Медленно, казалось даже, что с потрескиванием, он сошел с пьедестала, сделал шаг к Бузинушке, раскрыл объятия и выговорил:
– Ты – Бузинушка. Я – Хэнк.
– О Хэнк! – выдохнула Бузинушка, тая в его руках.
Они долго стояли, застыв в неподвижном объятии, а потом она, сияя глазами в экстазе, взглянула на меня через его плечо.
– Мы с Хэнком, – сказала она, – на несколько дней здесь останемся одни и устроим себе медовый месяц. А потом, дядя Джордж, я тебя найду.
И она пошевелила пальцами, как бы отсчитывая деньги.
Тут и у меня глаза засияли, и я на цыпочках вышел из дому. Меня, откровенно говоря, неприятно поразила дисгармоничная картина – полностью обнаженный мужчина, обнимающий полностью одетую женщину, однако я был уверен, что, как только я выйду, Бузинушка эту дисгармонию устранит незамедлительно.
Десять дней я подождал, но она так и не позвонила.
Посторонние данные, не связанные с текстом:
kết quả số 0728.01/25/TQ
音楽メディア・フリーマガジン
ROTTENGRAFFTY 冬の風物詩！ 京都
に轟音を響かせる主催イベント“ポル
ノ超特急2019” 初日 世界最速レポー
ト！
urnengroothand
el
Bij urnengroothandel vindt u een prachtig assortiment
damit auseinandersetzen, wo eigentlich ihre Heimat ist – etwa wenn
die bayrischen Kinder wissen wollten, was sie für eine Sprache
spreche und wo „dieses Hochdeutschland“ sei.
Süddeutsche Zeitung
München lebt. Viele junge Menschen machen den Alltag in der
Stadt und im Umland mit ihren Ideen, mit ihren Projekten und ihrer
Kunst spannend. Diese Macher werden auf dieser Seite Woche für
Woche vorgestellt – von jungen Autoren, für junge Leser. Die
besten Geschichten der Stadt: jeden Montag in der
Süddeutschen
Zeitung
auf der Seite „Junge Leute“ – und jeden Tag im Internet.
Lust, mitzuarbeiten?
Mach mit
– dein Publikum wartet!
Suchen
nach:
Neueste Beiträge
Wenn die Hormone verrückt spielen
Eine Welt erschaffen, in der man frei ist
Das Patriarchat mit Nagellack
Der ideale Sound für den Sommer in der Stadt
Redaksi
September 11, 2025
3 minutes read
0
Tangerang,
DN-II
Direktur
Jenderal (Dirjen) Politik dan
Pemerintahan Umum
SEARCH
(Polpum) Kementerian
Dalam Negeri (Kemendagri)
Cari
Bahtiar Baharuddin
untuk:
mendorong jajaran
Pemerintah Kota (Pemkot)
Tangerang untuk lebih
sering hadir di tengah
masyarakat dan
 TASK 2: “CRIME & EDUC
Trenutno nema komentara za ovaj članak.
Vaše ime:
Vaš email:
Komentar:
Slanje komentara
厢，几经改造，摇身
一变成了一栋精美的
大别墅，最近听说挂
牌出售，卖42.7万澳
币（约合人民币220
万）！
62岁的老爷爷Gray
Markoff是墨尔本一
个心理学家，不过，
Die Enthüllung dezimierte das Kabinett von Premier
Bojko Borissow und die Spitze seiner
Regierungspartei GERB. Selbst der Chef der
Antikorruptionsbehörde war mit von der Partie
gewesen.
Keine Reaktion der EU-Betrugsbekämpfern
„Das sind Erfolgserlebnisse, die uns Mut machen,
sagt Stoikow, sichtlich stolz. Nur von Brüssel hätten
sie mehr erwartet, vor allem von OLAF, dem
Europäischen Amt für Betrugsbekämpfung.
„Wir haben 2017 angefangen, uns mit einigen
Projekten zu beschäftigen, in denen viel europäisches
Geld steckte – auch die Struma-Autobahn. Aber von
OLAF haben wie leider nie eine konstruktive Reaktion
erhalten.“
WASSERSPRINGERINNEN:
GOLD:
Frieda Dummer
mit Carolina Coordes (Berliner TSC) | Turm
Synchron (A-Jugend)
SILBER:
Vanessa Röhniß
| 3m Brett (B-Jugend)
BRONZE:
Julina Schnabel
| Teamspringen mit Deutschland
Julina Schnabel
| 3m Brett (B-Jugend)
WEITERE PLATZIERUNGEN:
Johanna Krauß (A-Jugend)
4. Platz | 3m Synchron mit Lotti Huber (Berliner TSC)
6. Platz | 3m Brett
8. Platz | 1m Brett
Я не слишком удивился, поскольку считал, что она была слишком занята другим, но все же подумал, что так как ее экстатические ожидания полностью оправдались, причем исключительно за счет моих – ну, и Азазела – усилий, то будет только справедливо, если теперь оправдаются и мои.
Итак, я направился к ее убежищу, где покинул счастливую чету, и позвонил в дверь. Ее открыли очень нескоро, и мне даже уже начала мерещиться кошмарная картина, как два молодых существа довели друг друга до смерти во взаимном экстазе. Но тут дверь с треском распахнулась.
У Бузинушки был вполне нормальный вид, если разозленный вид может быть назван нормальным.
– А, это ты, – сказала она.
– Вообще-то да, – ответил я. – Я уже боялся, что ты уехала из города, чтобы продлить медовый месяц.
О своих мрачных предположениях я промолчал – из дипломатических соображений.
– И что тебе надо? – спросила она.
Не так чтобы лопаясь от дружелюбия. Я понимал, что ей не мог понравиться причиненный мной перерыв в ее занятиях, но я считал, что после десяти дней небольшой перерыв будет очень кстати.
Я ответил:
– Такой пустяк, как миллион долларов, дитя мое. С этими словами я толкнул дверь и вошел.
Она поглядела на меня с холодной ухмылкой и произнесла:
– Бубкес ты получишь, дядя, а не миллион.